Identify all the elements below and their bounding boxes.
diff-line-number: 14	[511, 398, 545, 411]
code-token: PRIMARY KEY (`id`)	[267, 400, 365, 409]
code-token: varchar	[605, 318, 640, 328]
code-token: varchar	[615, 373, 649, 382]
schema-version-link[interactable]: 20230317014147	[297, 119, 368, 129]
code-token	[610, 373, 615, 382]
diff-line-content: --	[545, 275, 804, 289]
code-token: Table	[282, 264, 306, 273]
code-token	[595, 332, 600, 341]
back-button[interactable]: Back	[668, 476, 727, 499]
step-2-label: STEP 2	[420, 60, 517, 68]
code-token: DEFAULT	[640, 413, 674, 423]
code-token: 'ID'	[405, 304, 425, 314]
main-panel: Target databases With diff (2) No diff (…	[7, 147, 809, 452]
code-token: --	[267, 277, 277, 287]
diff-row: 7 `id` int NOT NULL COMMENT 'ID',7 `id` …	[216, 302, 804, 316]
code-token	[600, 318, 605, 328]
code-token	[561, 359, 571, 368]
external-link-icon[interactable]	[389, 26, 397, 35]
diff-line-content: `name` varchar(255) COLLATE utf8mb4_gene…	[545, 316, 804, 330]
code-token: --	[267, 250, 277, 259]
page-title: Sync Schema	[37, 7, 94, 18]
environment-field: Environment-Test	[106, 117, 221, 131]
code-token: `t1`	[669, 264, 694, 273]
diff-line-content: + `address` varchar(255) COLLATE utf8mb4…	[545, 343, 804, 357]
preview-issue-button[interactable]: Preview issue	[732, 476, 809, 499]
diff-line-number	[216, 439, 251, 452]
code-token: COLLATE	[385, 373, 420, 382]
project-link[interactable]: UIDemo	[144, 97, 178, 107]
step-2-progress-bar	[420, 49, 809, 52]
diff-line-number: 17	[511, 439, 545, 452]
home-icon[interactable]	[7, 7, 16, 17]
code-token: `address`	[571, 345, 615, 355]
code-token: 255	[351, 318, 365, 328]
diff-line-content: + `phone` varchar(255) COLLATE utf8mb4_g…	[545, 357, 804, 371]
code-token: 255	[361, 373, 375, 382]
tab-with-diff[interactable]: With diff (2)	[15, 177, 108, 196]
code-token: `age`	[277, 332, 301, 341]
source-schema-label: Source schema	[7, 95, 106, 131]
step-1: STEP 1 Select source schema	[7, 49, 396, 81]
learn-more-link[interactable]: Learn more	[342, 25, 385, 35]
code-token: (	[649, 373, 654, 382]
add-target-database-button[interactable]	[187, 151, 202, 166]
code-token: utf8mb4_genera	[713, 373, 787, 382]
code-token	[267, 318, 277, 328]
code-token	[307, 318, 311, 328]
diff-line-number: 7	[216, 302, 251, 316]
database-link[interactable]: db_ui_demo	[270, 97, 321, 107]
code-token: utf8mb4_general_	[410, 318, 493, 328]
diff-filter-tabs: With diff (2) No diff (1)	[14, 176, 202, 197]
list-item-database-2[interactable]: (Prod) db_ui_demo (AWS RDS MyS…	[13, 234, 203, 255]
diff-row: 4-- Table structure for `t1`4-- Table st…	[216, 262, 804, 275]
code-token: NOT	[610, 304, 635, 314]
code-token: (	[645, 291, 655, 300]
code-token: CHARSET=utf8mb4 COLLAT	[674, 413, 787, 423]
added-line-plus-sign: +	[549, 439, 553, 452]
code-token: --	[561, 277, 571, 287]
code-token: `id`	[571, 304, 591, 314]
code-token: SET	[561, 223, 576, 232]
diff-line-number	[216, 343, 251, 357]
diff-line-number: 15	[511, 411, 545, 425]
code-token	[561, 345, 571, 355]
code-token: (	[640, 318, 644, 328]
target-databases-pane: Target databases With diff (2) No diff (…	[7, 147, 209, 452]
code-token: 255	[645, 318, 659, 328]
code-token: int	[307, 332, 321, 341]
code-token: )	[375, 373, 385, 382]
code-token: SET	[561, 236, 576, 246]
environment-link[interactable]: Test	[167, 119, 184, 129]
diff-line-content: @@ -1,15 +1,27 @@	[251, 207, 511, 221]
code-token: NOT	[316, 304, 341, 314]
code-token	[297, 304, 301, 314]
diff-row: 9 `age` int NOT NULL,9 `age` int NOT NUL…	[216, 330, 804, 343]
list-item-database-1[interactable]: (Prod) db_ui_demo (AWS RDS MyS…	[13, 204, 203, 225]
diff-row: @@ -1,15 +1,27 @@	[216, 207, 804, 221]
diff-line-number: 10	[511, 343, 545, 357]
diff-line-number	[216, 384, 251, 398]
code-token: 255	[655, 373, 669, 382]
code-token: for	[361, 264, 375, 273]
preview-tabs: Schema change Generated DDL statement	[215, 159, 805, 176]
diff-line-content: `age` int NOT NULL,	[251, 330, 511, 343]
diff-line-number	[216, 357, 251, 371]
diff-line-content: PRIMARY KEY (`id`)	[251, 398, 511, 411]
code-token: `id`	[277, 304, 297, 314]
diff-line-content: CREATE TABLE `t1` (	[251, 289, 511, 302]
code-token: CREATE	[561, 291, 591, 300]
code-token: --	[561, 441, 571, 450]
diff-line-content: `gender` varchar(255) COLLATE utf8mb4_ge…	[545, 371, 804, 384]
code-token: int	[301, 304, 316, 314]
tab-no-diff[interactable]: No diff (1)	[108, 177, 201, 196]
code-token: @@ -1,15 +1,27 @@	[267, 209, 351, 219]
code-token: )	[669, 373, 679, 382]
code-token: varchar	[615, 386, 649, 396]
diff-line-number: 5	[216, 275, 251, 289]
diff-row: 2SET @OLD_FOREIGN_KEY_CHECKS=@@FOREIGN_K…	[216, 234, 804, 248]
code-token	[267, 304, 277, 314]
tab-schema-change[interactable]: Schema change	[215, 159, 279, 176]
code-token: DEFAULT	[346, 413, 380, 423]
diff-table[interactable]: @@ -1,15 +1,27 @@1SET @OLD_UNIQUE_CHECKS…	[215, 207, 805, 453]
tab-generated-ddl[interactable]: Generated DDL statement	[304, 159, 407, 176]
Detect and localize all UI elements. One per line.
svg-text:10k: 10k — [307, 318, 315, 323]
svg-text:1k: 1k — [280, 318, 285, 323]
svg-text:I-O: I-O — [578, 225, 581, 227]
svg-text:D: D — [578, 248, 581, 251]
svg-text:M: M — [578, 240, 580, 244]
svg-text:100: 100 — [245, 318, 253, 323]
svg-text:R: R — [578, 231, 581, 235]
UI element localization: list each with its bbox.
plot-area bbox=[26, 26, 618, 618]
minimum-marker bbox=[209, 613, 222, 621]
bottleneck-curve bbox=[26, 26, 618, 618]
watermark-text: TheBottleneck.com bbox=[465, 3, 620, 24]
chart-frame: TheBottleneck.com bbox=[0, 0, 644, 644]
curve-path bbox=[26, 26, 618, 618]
=-=-=
| WHAT YOU HAVE TO DO |
Return, unchanged, each line from the line containing "UI element localization: list" through the last line of the material.

| RESULT OF THIS EXERCISE |
UI element localization: list each with its bbox.
plot-area bbox=[26, 26, 618, 618]
minimum-marker bbox=[209, 613, 222, 621]
bottleneck-curve bbox=[26, 26, 618, 618]
watermark-text: TheBottleneck.com bbox=[465, 3, 620, 24]
chart-frame: TheBottleneck.com bbox=[0, 0, 644, 644]
curve-path bbox=[26, 26, 618, 618]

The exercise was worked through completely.